Stored items
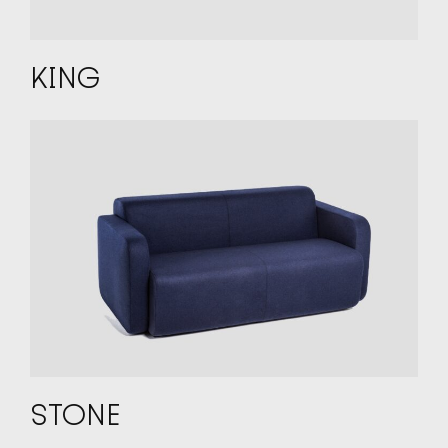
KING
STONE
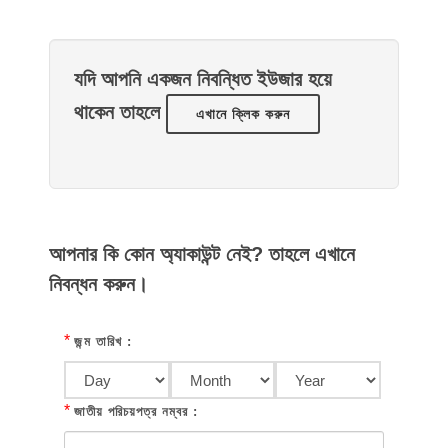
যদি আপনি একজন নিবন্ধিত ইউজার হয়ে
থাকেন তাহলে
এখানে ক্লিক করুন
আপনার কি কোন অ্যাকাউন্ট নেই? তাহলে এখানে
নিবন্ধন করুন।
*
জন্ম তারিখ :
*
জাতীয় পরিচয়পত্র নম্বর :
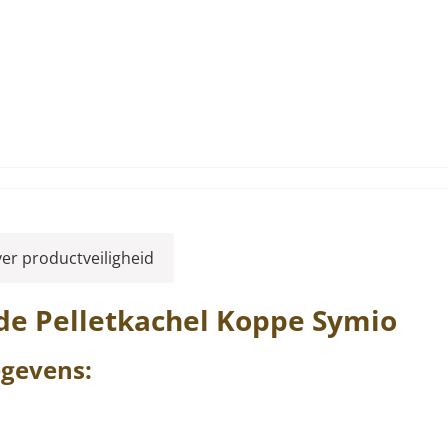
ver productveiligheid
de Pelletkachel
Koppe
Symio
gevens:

* * *

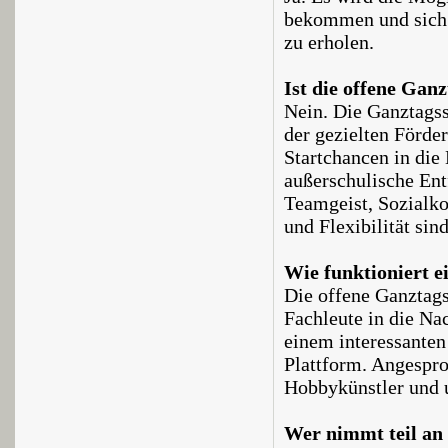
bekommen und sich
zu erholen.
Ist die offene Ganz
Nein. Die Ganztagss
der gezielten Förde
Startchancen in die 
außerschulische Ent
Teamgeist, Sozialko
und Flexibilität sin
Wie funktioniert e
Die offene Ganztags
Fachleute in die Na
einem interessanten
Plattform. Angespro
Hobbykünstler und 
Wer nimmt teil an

...

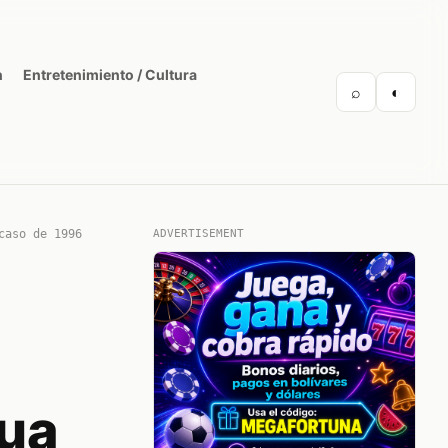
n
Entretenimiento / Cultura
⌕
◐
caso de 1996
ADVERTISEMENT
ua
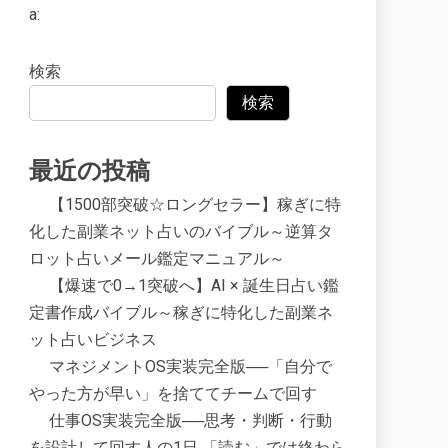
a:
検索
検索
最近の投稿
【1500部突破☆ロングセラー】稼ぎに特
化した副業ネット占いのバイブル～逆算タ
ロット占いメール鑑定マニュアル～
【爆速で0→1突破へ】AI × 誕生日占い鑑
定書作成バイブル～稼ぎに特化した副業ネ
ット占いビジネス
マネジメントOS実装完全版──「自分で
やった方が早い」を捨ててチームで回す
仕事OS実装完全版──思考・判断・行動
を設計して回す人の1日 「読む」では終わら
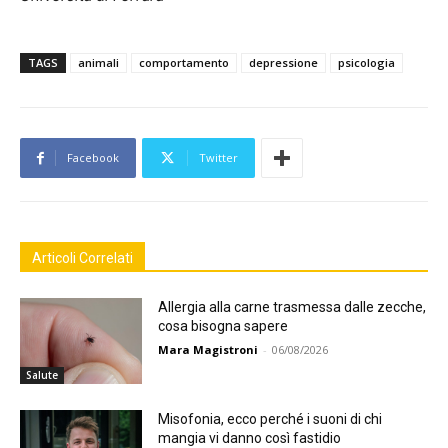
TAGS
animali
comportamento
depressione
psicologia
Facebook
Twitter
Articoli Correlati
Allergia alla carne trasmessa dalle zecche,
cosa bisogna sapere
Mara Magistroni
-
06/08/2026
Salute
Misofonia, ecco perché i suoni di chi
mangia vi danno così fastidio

To do ▸ What must be returned is a bare number, the count of lines in the entries holding the string "offene".

Answer to the problem ▸ 2